Annotating novel genes by integrating synthetic lethals and genomic information
1 Institute of Plant Science, ETH Zurich, Universitaetsstr. 2, 8092 Zurich, Switzerland
2 Seminar for Statistics, ETH Zurich, Leonhardstr. 27, 8092 Zurich, Switzerland
3 Institute of Biochemistry, ETH Zurich, Schafmattstr. 18, 8093 Zurich, Switzerland
4 Friedrich Miescher Institute, Maulbeerstrasse 66, Basel, Switzerland
5 Competence Center for Systems Physiology and Metabolic Diseases (CC-SPMD), Zurich, Switzerland
BMC Systems Biology 2008, 2:3 doi:10.1186/1752-0509-2-3Published: 14 January 2008
Large scale screening for synthetic lethality serves as a common tool in yeast genetics to systematically search for genes that play a role in specific biological processes. Often the amounts of data resulting from a single large scale screen far exceed the capacities of experimental characterization of every identified target.

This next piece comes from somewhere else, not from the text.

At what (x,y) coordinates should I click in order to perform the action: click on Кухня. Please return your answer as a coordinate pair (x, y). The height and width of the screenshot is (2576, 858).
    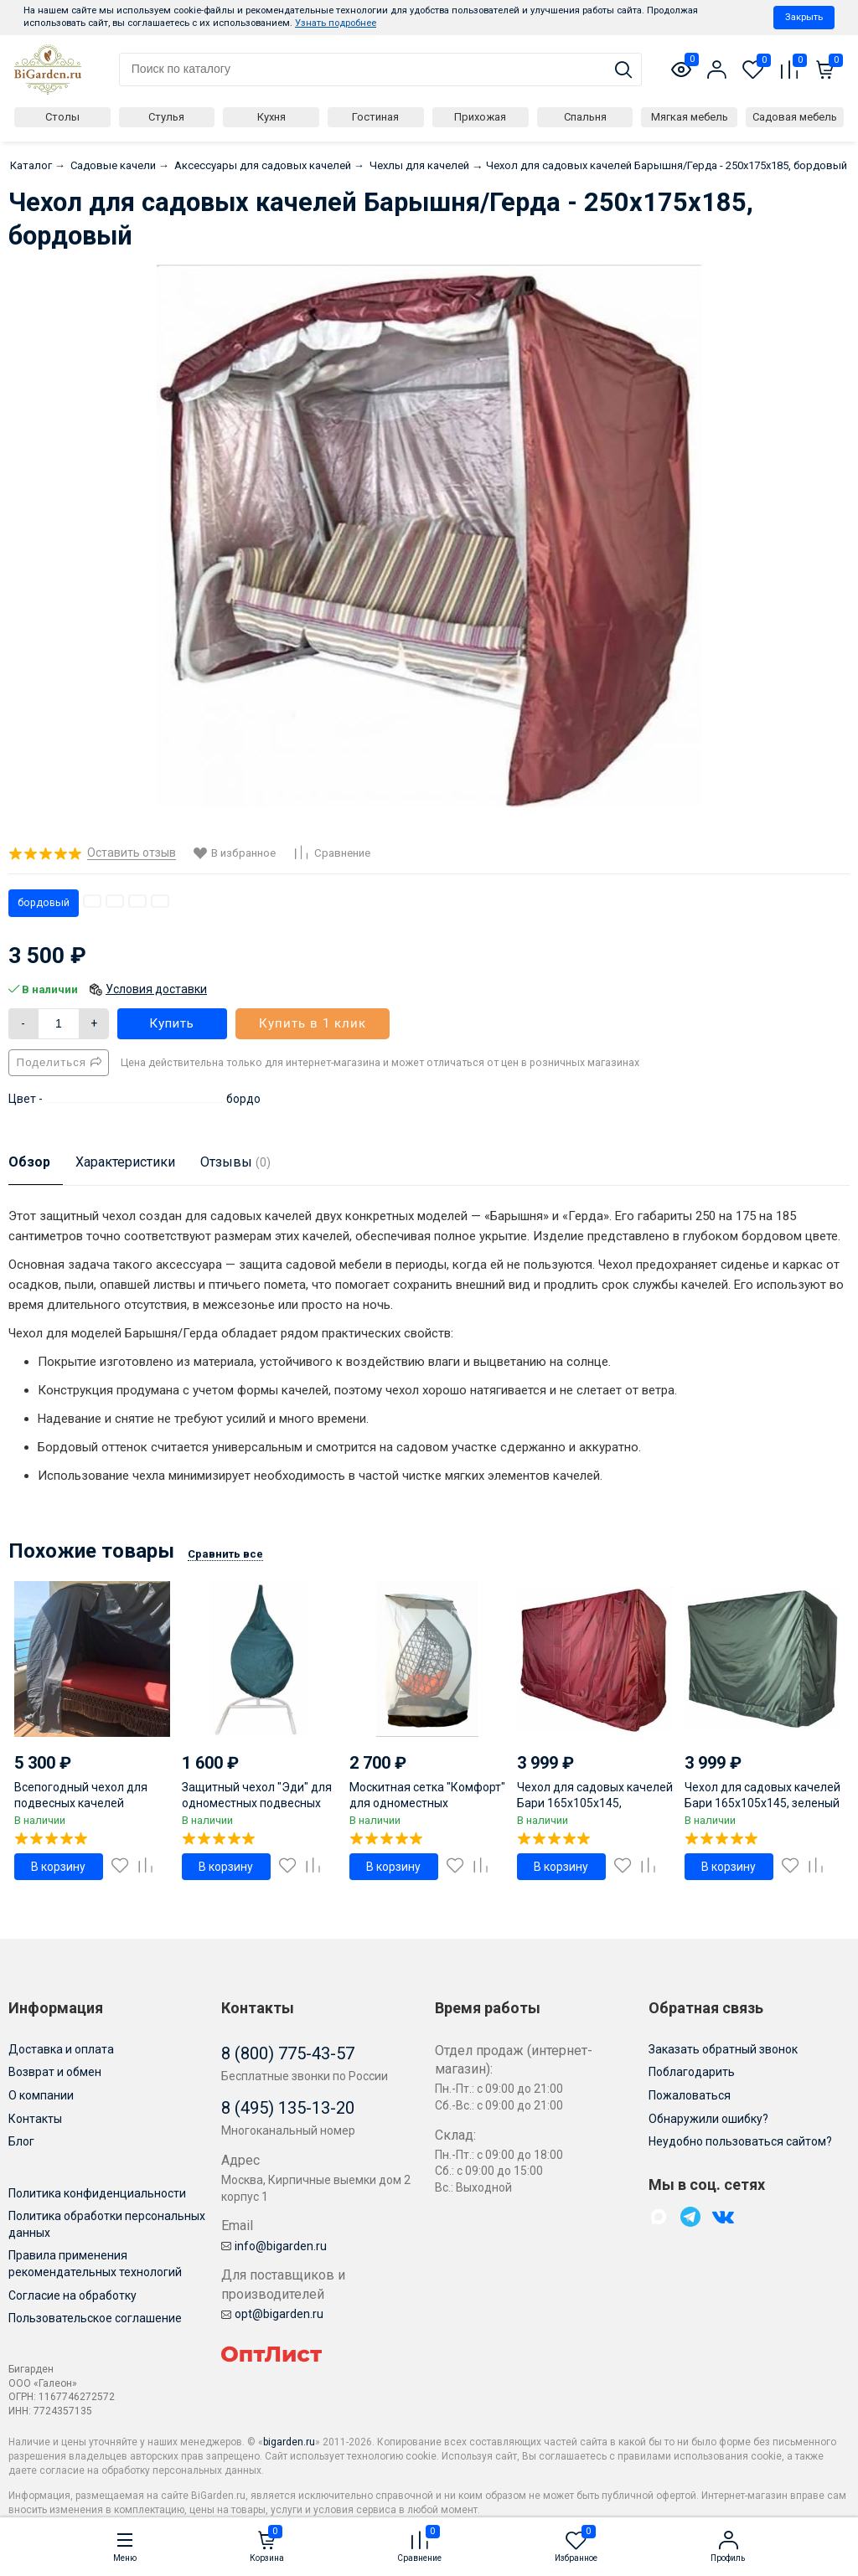     Looking at the image, I should click on (271, 117).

Thus, there is need for computational tools that select promising candidate genes in order to reduce the number of follow-up experiments to a manageable size.
We analyze synthetic lethality data for arp1 and jnm1, two spindle migration genes, in order to identify novel members in this process. To this end, we use an unsupervised statistical method that integrates additional information from biological data sources, such as gene expression, phenotypic profiling, RNA degradation and sequence similarity. Different from existing methods that require large amounts of synthetic lethal data, our method merely relies on synthetic lethality information from two single screens. Using a Multivariate Gaussian Mixture Model, we determine the best subset of features that assign the target genes to two groups. The approach identifies a small group of genes as candidates involved in spindle migration. Experimental testing confirms the majority of our candidates and we present she1 (YBL031W) as a novel gene involved in spindle migration. We applied the statistical methodology also to TOR2 signaling as another example.
We demonstrate the general use of Multivariate Gaussian Mixture Modeling for selecting candidate genes for experimental characterization from synthetic lethality data sets. For the given example, integration of different data sources contributes to the identification of genetic interaction partners of arp1 and jnm1 that play a role in the same biological process.